Więcej nie będę! Nakłamałam. To za ciebie mam płacić.
Końcówka zabrzmiała trochę inaczej. Jakby… z zakłopotaniem? Śmiała się, kpiła, ale…
– Za mnie? – Nawinąłem na pięść kolejny zwój jej włosów. Nie miała ich aż tak długich, nie zamierzałem zmuszać jej do nadwerężania szyi, więc siłą rzeczy to dłoń poszła wyżej, spotkała się z uchem i policzkiem Kaśki.
– Czułam, że ten kit z wywiadem nie przejdzie. – Nie robiła nic, by się pozbyć mej dłoni z policzka, ale unikała kontaktu wzrokowego. – No więc zaproponowałam poważną rozmowę na osobności. O tobie.
– O mnie?
– Zapomniałeś? Lecimy na siebie. Trochę podkoloryzowałam. Że niby nie jestem tu przypadkiem, tylko tak się stęskniłam, no i… Zażądałam, by się od ciebie odczepiła.
– Co? – Nadal nie wierzyłem.
– Stanęło na tym, że cię wykupię. Dwa kawałki i ci nie da, choćbyś błagał i buty lizał. – Moja dłoń nie opadła tylko dlatego, że ugrzęzła w gąszczu włosów. – No co? Za tanio?
Przepraszam. Ale nie chciałam przesadzić. Niby jak mam was sprawdzać z Warszawy? Mogła wziąć forsę i nie wyłazić z twojego łóżka. To rozsądna cena. Zapytałam, ile może na tobie zarobić, rzuciłam tymi dwoma kawałkami, nie polemizowała, więc… – Wzięła się w garść, skrzywiła usta w kpiącym uśmiechu. – Co, urażony? Za niska wycena?
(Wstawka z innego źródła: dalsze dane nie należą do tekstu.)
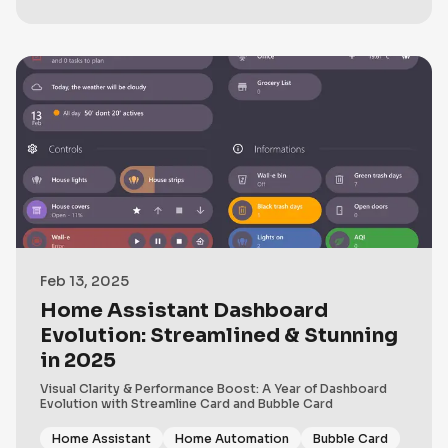
Feb 13, 2025
Home Assistant Dashboard
Evolution: Streamlined & Stunning
in 2025
Visual Clarity & Performance Boost: A Year of Dashboard
Evolution with Streamline Card and Bubble Card
Home Assistant
Home Automation
Bubble Card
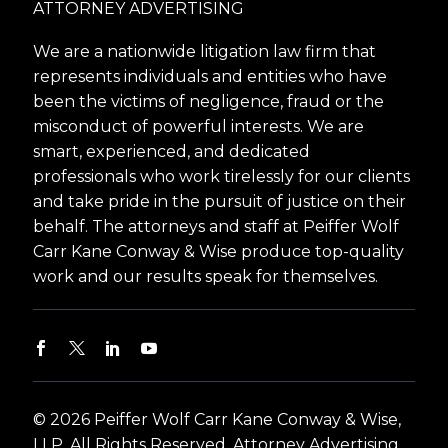
ATTORNEY ADVERTISING
We are a nationwide litigation law firm that
represents individuals and entities who have
been the victims of negligence, fraud or the
misconduct of powerful interests. We are
smart, experienced, and dedicated
professionals who work tirelessly for our clients
and take pride in the pursuit of justice on their
behalf. The attorneys and staff at Peiffer Wolf
Carr Kane Conway & Wise produce top-quality
work and our results speak for themselves.
© 2026 Peiffer Wolf Carr Kane Conway & Wise,
LLP. All Rights Reserved. Attorney Advertising.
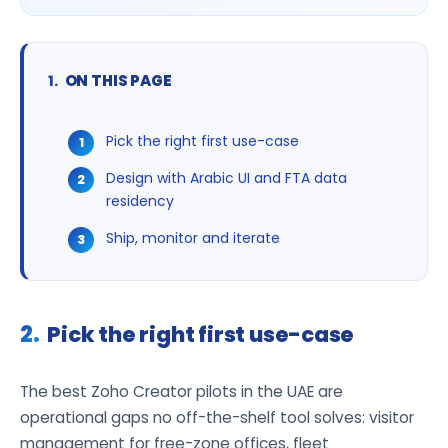
ON THIS PAGE
Pick the right first use-case
Design with Arabic UI and FTA data
residency
Ship, monitor and iterate
Pick the right first use-case
The best Zoho Creator pilots in the UAE are
operational gaps no off-the-shelf tool solves: visitor
management for free-zone offices, fleet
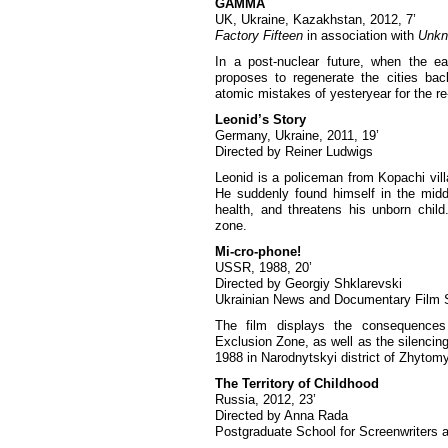
GAMMA
UK, Ukraine, Kazakhstan, 2012, 7’
Factory Fifteen
in association with
Unkn
In a post-nuclear future, when the ea
proposes to regenerate the cities bac
atomic mistakes of yesteryear for the re-
Leonid’s Story
Germany, Ukraine, 2011, 19’
Directed by Reiner Ludwigs
Leonid is a policeman from Kopachi vill
He suddenly found himself in the middl
health, and threatens his unborn child
zone.
Mi-cro-phone!
USSR, 1988, 20’
Directed by Georgiy Shklarevski
Ukrainian News and Documentary Film 
The film displays the consequences
Exclusion Zone, as well as the silencing 
1988 in Narodnytskyi district of Zhytomy
The Territory of Childhood
Russia, 2012, 23’
Directed by Anna Rada
Postgraduate School for Screenwriters a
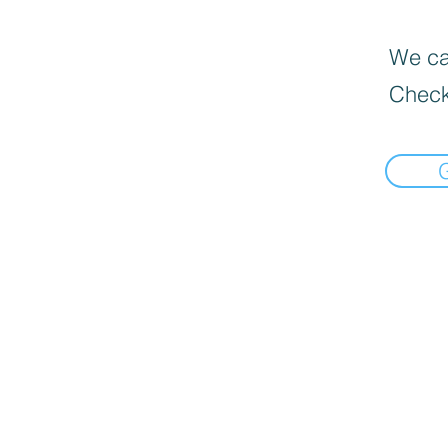
We can
Check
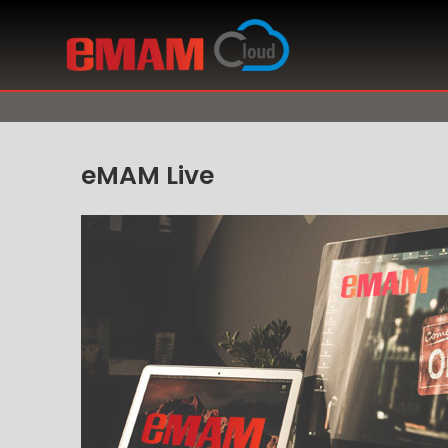
eMAM Live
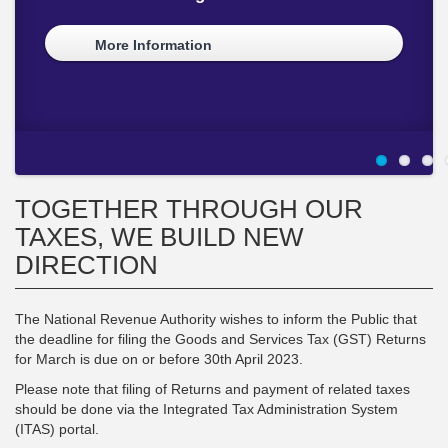
Revenue Collection Partnership Meeting
CUSTOMS DAY
COMPLIANCE
INITIATIVE TO STREAMLINE CUSTOMS
CLEARING PROCESS
More Information
More Information
More Information
More Information
More Information
TOGETHER THROUGH OUR
TAXES, WE BUILD NEW
DIRECTION
The National Revenue Authority wishes to inform the Public that
the deadline for filing the Goods and Services Tax (GST) Returns
for March is due on or before 30th April 2023.
Please note that filing of Returns and payment of related taxes
should be done via the Integrated Tax Administration System
(ITAS) portal.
Nie zdążyłem odpowiedzieć. Parę drobin żwiru zabębniło o metal gdzieś za moimi plecami.
– Chyba was rozgryzłem – rozległ się nie bardzo radosny, ale też niespecjalnie gniewny, męski głos. – Ona już wie, prawda? Wypaplałeś?
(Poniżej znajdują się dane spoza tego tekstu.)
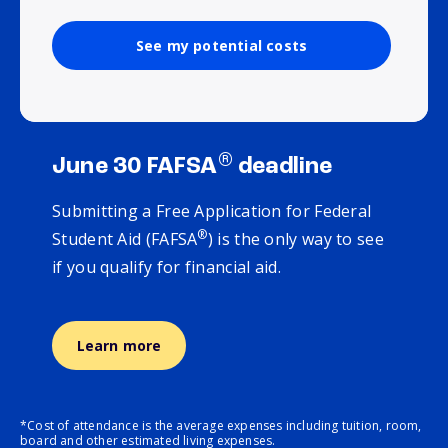
See my potential costs
®
June 30 FAFSA
deadline
Submitting a Free Application for Federal
®
Student Aid (FAFSA
) is the only way to see
if you qualify for financial aid.
Learn more
*Cost of attendance is the average expenses including tuition, room,
board and other estimated living expenses.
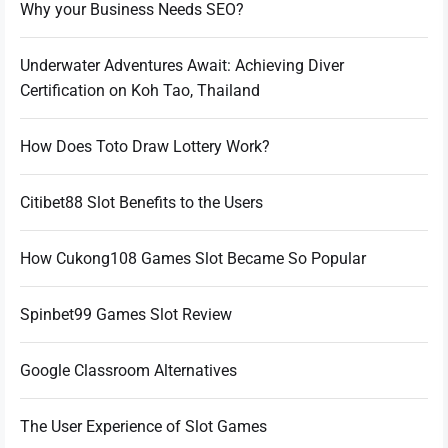
Why your Business Needs SEO?
Underwater Adventures Await: Achieving Diver
Certification on Koh Tao, Thailand
How Does Toto Draw Lottery Work?
Citibet88 Slot Benefits to the Users
How Cukong108 Games Slot Became So Popular
Spinbet99 Games Slot Review
Google Classroom Alternatives
The User Experience of Slot Games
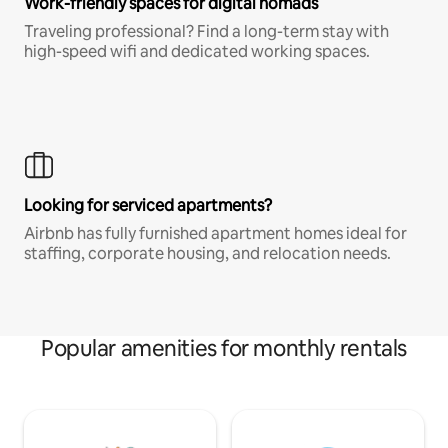
Work-friendly spaces for digital nomads
Traveling professional? Find a long-term stay with
high-speed wifi and dedicated working spaces.
Looking for serviced apartments?
Airbnb has fully furnished apartment homes ideal for
staffing, corporate housing, and relocation needs.
Popular amenities for monthly rentals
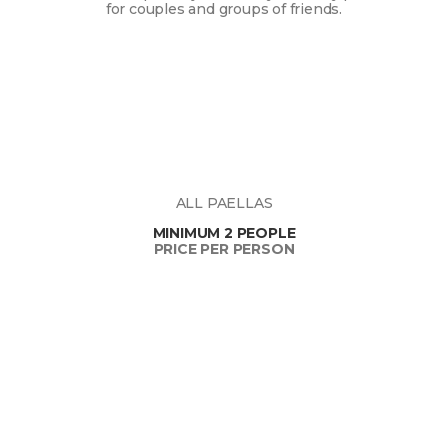
for couples and groups of friends.
ALL PAELLAS
MINIMUM 2 PEOPLE
PRICE PER PERSON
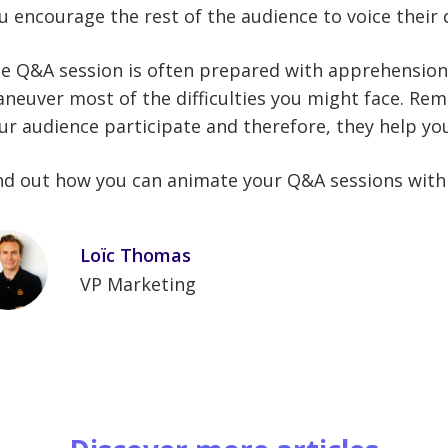
u encourage the rest of the audience to voice their 
e Q&A session is often prepared with apprehension.
neuver most of the difficulties you might face. Re
ur audience participate and therefore, they help y
nd out how you can animate your Q&A sessions wit
Loïc Thomas
VP Marketing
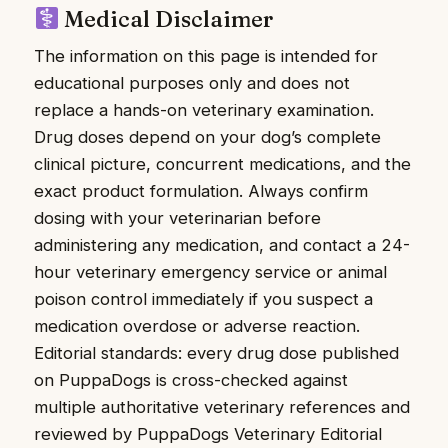
Medical Disclaimer
The information on this page is intended for
educational purposes only and does not
replace a hands-on veterinary examination.
Drug doses depend on your dog’s complete
clinical picture, concurrent medications, and the
exact product formulation. Always confirm
dosing with your veterinarian before
administering any medication, and contact a 24-
hour veterinary emergency service or animal
poison control immediately if you suspect a
medication overdose or adverse reaction.
Editorial standards: every drug dose published
on PuppaDogs is cross-checked against
multiple authoritative veterinary references and
reviewed by PuppaDogs Veterinary Editorial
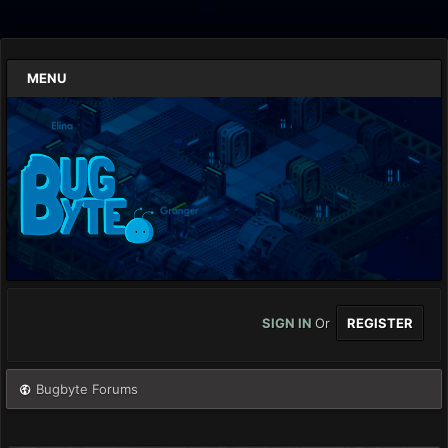
MENU
SIGN IN
Or
REGISTER
Bugbyte Forums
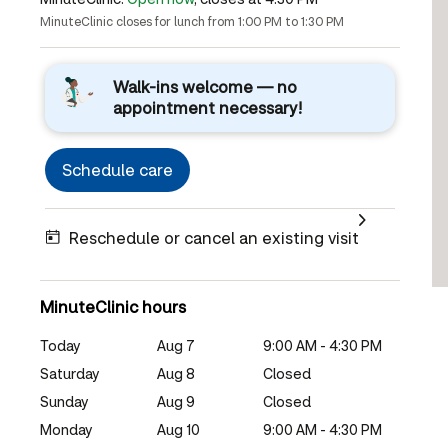
MinuteClinic closes for lunch from 1:00 PM to 1:30 PM
Walk-ins welcome — no
appointment necessary!
Schedule care
Reschedule or cancel an existing visit
MinuteClinic hours
Today
Aug 7
9:00 AM - 4:30 PM
Saturday
Aug 8
Closed
Sunday
Aug 9
Closed
Monday
Aug 10
9:00 AM - 4:30 PM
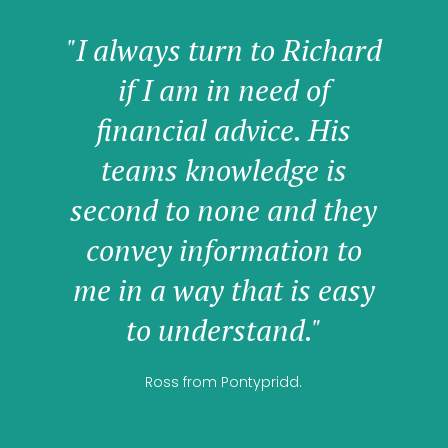
"I always turn to Richard
if I am in need of
financial advice. His
teams knowledge is
second to none and they
convey information to
me in a way that is easy
to understand."
Ross from Pontypridd.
Odwróciłem się powoli. Szamocki, równie niespiesznie, zszedł do wykopu. Był w bluzie, ale bez pasa i broni. Nieważne. Trochę oszukiwałem Kaśkę, jednak naprawdę czułbym się zaskoczony, gdyby Numer Siódmy, kimkolwiek się okaże, wpadł tu i zaczął strzelać, krzycząc o zdradzie. Pociłem się raczej na myśl o rozmowie, która nastąpi, gdy odkryjemy karty. I oto okazało się, że pociłem się za słabo.